His face burned. Wrong choice of words.
He pushed his weight off of the wall, tiredly, like he was coming down from a high, and staggered up the stairs to his apartment. Too many fucking stairs today. He was kneeling down, picking the lock, when he heard something crash inside, and he froze in fear.
Hello, this is Mr. Scarlet, I'm calling for a cleaning request.
Finally, after the sound had died off, Will got control of his fingers again and made the lock moan for him, swinging it open and preparing to bolt.
He stood up in surprise and concern.
"Liz?" Will asked, letting the door shut behind him. "What the bloody hell?"
She looked up at him briefly, mascara running down her cheeks—since when did she wear mascara? She hadn't worn any kind of makeup three months ago—and then resumed her work, digging wholeheartedly into the pillows on the couch with a switchblade.
"Look, Liz…" Will continued in a gentle but wary tone, edging his way inside with his hands out in front of him. "I hate that couch too, but there's no need for violence."
"Fuck you." Her voice was small and tinny with tears, and her hands raked through discolored stuffing.
Slowly, Will kneeled down next to her and placed his hand over hers, keeping her still. She sniffed loudly.
"What's wrong?" he asked.
"Fucking tip turned out sideways," she told him. "Most of the crew got nabbed and now I owe Walrus… I owe him a lot, Will. I thought maybe I'd left some hidden up here, but…" she kneaded at the twisted fibers fruitlessly. "But it's gone now. What am I going to do, Will?"
"Run," he offered, and it was not a cruel answer. It was what they did. He said "they" because Lizard was the only person he could call a friend of similar situation. He knew the fear of a boss breathing over your shoulder after a job, of the uneasy trust of tips. He knew, god, he knew.
"I can't," her voice cracked. "I can't.
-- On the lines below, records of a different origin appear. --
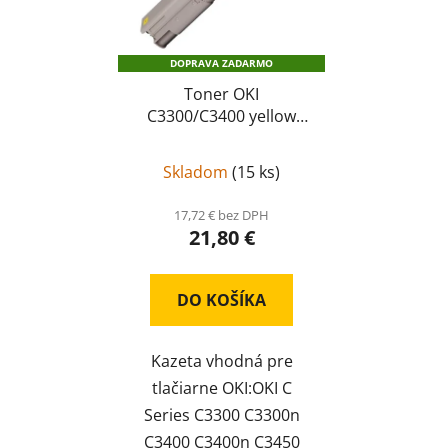
DOPRAVA ZADARMO
Toner OKI
C3300/C3400 yellow
kompatibil 43459329
C3300/C3400
Skladom
(
15 ks
)
17,72 € bez DPH
21,80 €
DO KOŠÍKA
Kazeta vhodná pre
tlačiarne OKI:OKI C
Series C3300 C3300n
C3400 C3400n C3450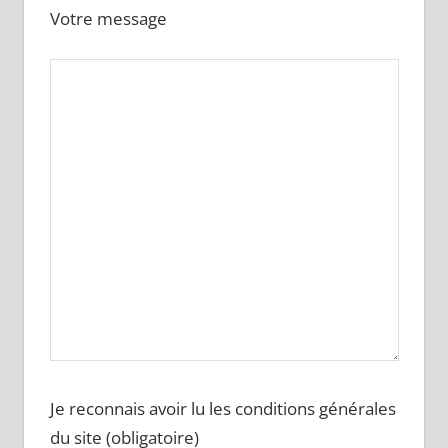
Votre message
Je reconnais avoir lu les conditions générales
du site (obligatoire)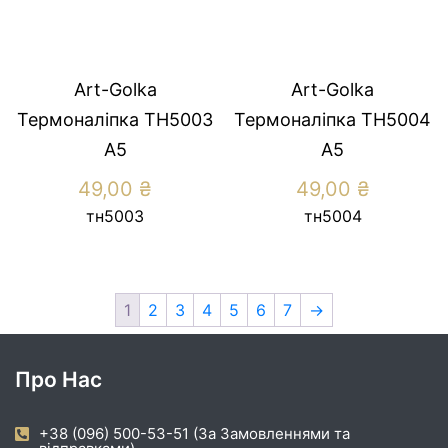
Art-Golka
Art-Golka
Термоналіпка ТН5003
Термоналіпка ТН5004
А5
А5
49,00
₴
49,00
₴
тн5003
тн5004
1
2
3
4
5
6
7
→
Про Нас
+38 (096) 500-53-51 (За Замовленнями та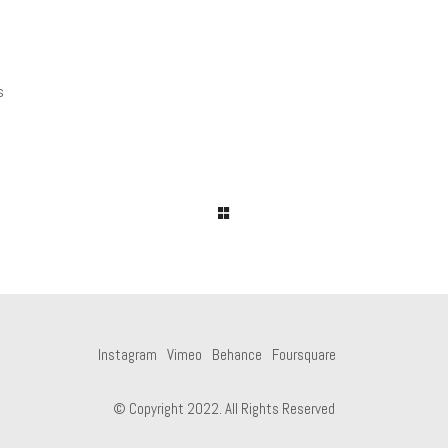
s
Instagram
Vimeo
Behance
Foursquare
© Copyright 2022. All Rights Reserved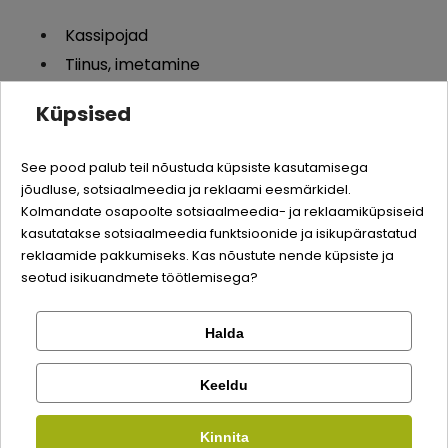
Kassipojad
Tiinus, imetamine
Struviidi urolitiaas
Küpsised
Quality:
Toote omadused
See pood palub teil nõustuda küpsiste kasutamisega
Toetab neerude tööd veetasakaalu ja
jõudluse, sotsiaalmeedia ja reklaami eesmärkidel.
Logi sisse
elektrolüütide reguleerimisel kehas ning
Kolmandate osapoolte sotsiaalmeedia- ja reklaamiküpsiseid
mittevajalike ainevahetusproduktide
kasutatakse sotsiaalmeedia funktsioonide ja isikupärastatud
Registreeru
reklaamide pakkumiseks. Kas nõustute nende küpsiste ja
eemaldamisel.
seotud isikuandmete töötlemisega?
Valgu kõrge bioloogiline väärtus tagab
väikese jääkaminohapete koguse.
Halda
Kontrolli tellimust
Kasutamissoovitused
Facebook
Enne kasutamist on soovitatav konsulteerida
Keeldu
veterinaararstiga. Soovitatav kasutusaeg on alguses kuni
Kirjuta arvustus
6 kuud. Pärast kasutusperioodi pikendamist saab Renal &
Kinnita
Google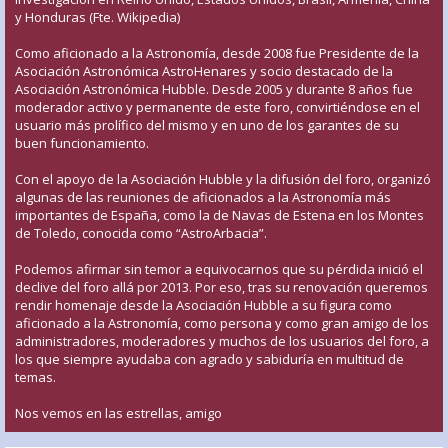
y Honduras (Fte. Wikipedia)
Como aficionado a la Astronomía, desde 2008 fue Presidente de la
Asociación Astronómica AstroHenares y socio destacado de la
Asociación Astronómica Hubble. Desde 2005 y durante 8 años fue
moderador activo y permanente de este foro, convirtiéndose en el
usuario más prolífico del mismo y en uno de los garantes de su
buen funcionamiento.
Con el apoyo de la Asociación Hubble y la difusión del foro, organizó
algunas de las reuniones de aficionados a la Astronomía más
importantes de España, como la de Navas de Estena en los Montes
de Toledo, conocida como “AstroArbacia”.
Podemos afirmar sin temor a equivocarnos que su pérdida inició el
declive del foro allá por 2013. Por eso, tras su renovación queremos
rendir homenaje desde la Asociación Hubble a su figura como
aficionado a la Astronomía, como persona y como gran amigo de los
administradores, moderadores y muchos de los usuarios del foro, a
los que siempre ayudaba con agrado y sabiduría en multitud de
temas.
Nos vemos en las estrellas, amigo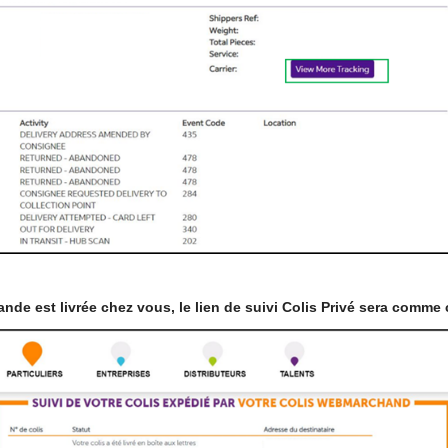
nde est livrée chez vous, le lien de suivi Colis Privé sera comme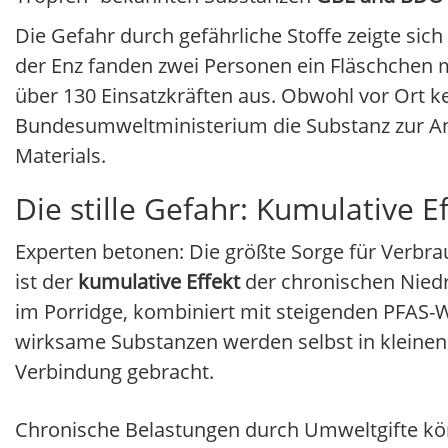
Die Gefahr durch gefährliche Stoffe zeigte si
der Enz fanden zwei Personen ein Fläschchen m
über 130 Einsatzkräften aus. Obwohl vor Ort 
Bundesumweltministerium die Substanz zur Anal
Materials.
Die stille Gefahr: Kumulative E
Experten betonen: Die größte Sorge für Verbrau
ist der
kumulative Effekt
der chronischen Niedri
im Porridge, kombiniert mit steigenden PFAS-
wirksame Substanzen werden selbst in kleinen
Verbindung gebracht.
Chronische Belastungen durch Umweltgifte kö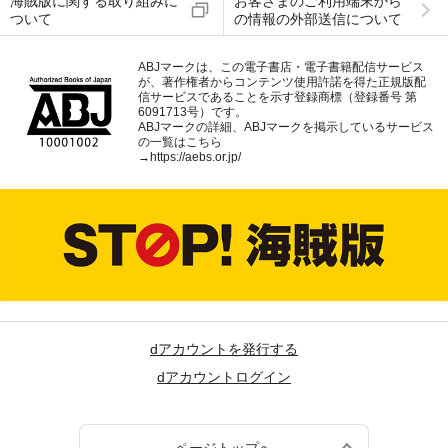
海賊版に関する取り組みに
お客さまのご利用端末から
ついて
の情報の外部送信について
ABJマークは、この電子書店・電子書籍配信サービス
が、著作権者からコンテンツ使用許諾を得た正規版配
信サービスであることを示す登録商標（登録番号 第
6091713号）です。
ABJマークの詳細、ABJマークを掲示しているサービス
の一覧はこちら
→
https://aebs.or.jp/
dアカウントを発行する
dアカウントログイン
ページトップへ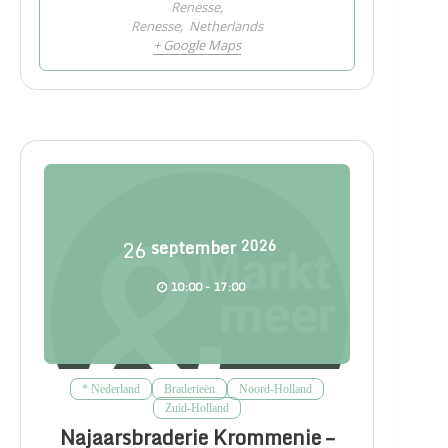
Renesse,
Renesse
,
Netherlands
+ Google Maps
26
september
2026
10:00 - 17:00
* Nederland
Braderieën
Noord-Holland
Zuid-Holland
Najaarsbraderie Krommenie –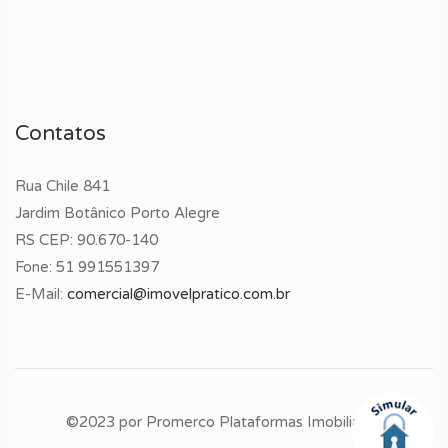
Contatos
Rua Chile 841
Jardim Botânico Porto Alegre
RS CEP: 90.670-140
Fone:
51 991551397
E-Mail:
comercial@imovelpratico.com.br
©2023 por
Promerco Plataformas Imobiliárias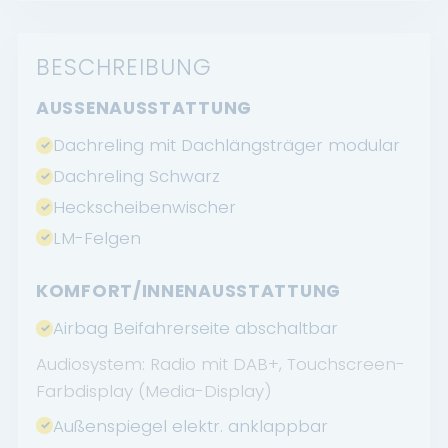
BESCHREIBUNG
AUSSENAUSSTATTUNG
Dachreling mit Dachlängsträger modular
Dachreling Schwarz
Heckscheibenwischer
LM-Felgen
KOMFORT/INNENAUSSTATTUNG
Airbag Beifahrerseite abschaltbar
Audiosystem: Radio mit DAB+, Touchscreen-
Farbdisplay (Media-Display)
Außenspiegel elektr. anklappbar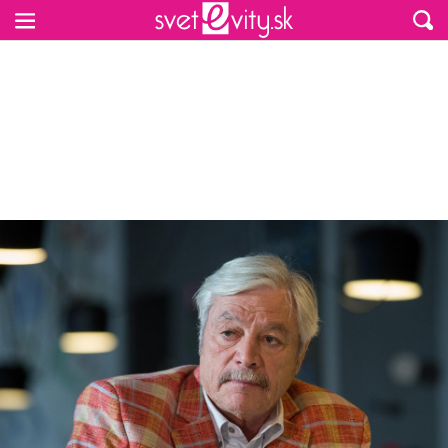
Preskočiť na hlavný obsah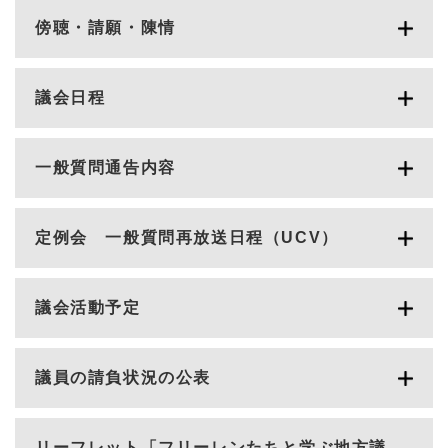
傍聴・請願・陳情
議会日程
一般質問通告内容
定例会 一般質問再放送日程（UCV）
議会活動予定
議員の請負状況の公表
リーフレット「フリーレンたちと学ぶ地方議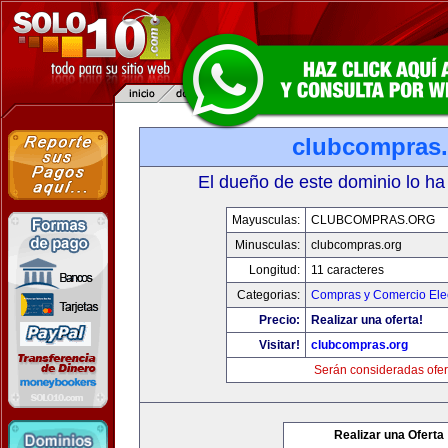
clubcompras.
El dueño de este dominio lo ha
Mayusculas:
CLUBCOMPRAS.ORG
Minusculas:
clubcompras.org
Longitud:
11 caracteres
Categorias:
Compras y Comercio Elec
Precio:
Realizar una oferta!
Visitar!
clubcompras.org
Serán consideradas ofer
Realizar una Oferta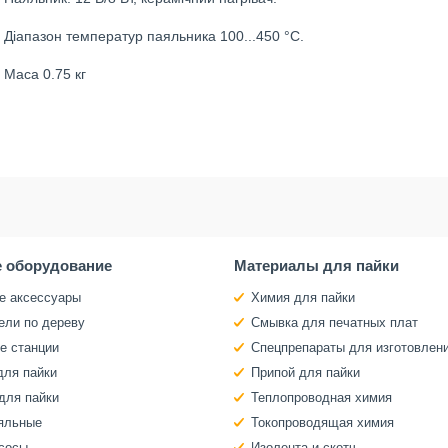
Діапазон температур паяльника 100...450 °C.
Маса 0.75 кг
 оборудование
Материалы для пайки
е аксессуары
Химия для пайки
ели по дереву
Смывка для печатных плат
е станции
Спецпрепараты для изготовлен
для пайки
Припой для пайки
для пайки
Теплопроводная химия
яльные
Токопроводящая химия
сосы
Изолента и скотч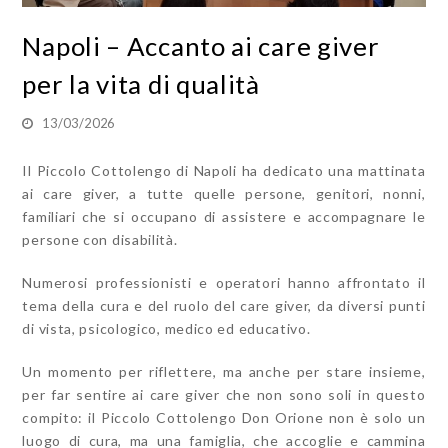
Napoli – Accanto ai care giver
per la vita di qualità
13/03/2026
Il Piccolo Cottolengo di Napoli ha dedicato una mattinata
ai care giver, a tutte quelle persone, genitori, nonni,
familiari che si occupano di assistere e accompagnare le
persone con disabilità.
Numerosi professionisti e operatori hanno affrontato il
tema della cura e del ruolo del care giver, da diversi punti
di vista, psicologico, medico ed educativo.
Un momento per riflettere, ma anche per stare insieme,
per far sentire ai care giver che non sono soli in questo
compito: il Piccolo Cottolengo Don Orione non è solo un
luogo di cura, ma una famiglia, che accoglie e cammina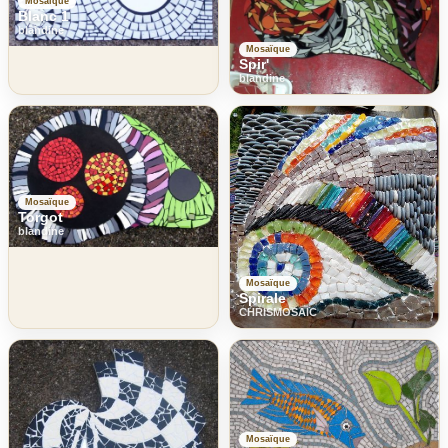
Mosaïque
Blanc 1
blandine
Mosaïque
Spir'
blandine
Mosaïque
Torgot
blandine
Mosaïque
Spirale
CHRISMOSAIC
Mosaïque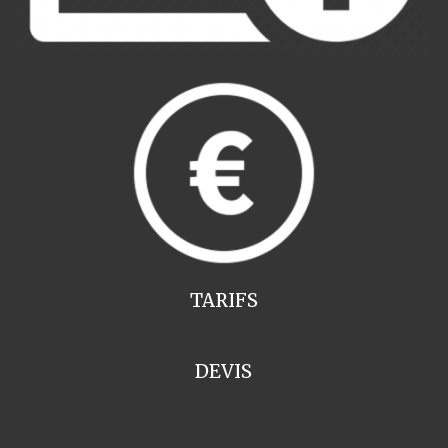
TARIFS
DEVIS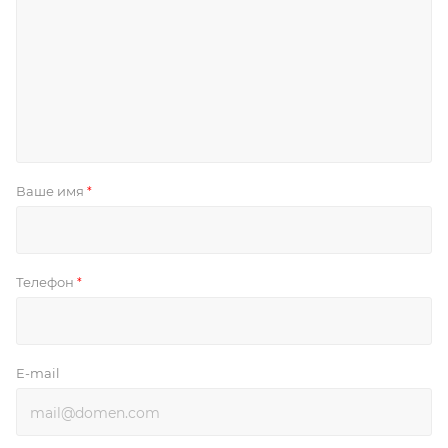
Ваше имя
*
Телефон
*
E-mail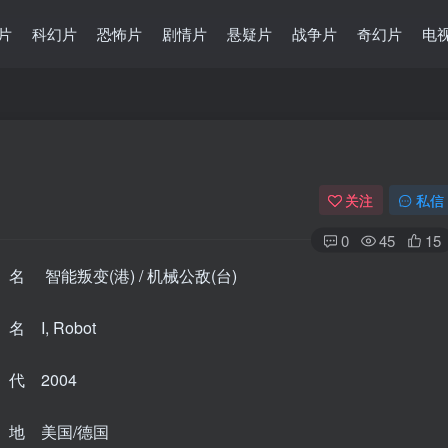
片
科幻片
恐怖片
剧情片
悬疑片
战争片
奇幻片
电
关注
私信
0
45
15
 智能叛变(港) / 机械公敌(台)
 I, Robot
代 2004
地 美国/德国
This is too big for running."
Will squeezed her hand, mind running a million miles an hour. "… How much?" he asked in a husky voice.
She blinked blurrily at him. "What?"
"How much money do you owe, Lizard?" he asked without looking at her, speaking quickly.
She said a single number, spitting it out like it left a bad taste in her mouth. She watched his expression and he nodded slowly.
"Okay," was all he said.
"What?" she repeated.
"I need to go for a walk. Don't… wail and throw yourself from a high place just yet, okay?" he tried for a playful tone, and it only served to confuse her more. He stood suddenly and walked right back out of the apartment, down to a corner store where the camera angle didn't quite catch his face beneath his hood. He bought a cell phone.
Hello, this is Mr. Scarlet, I'm calling for a cleaning request.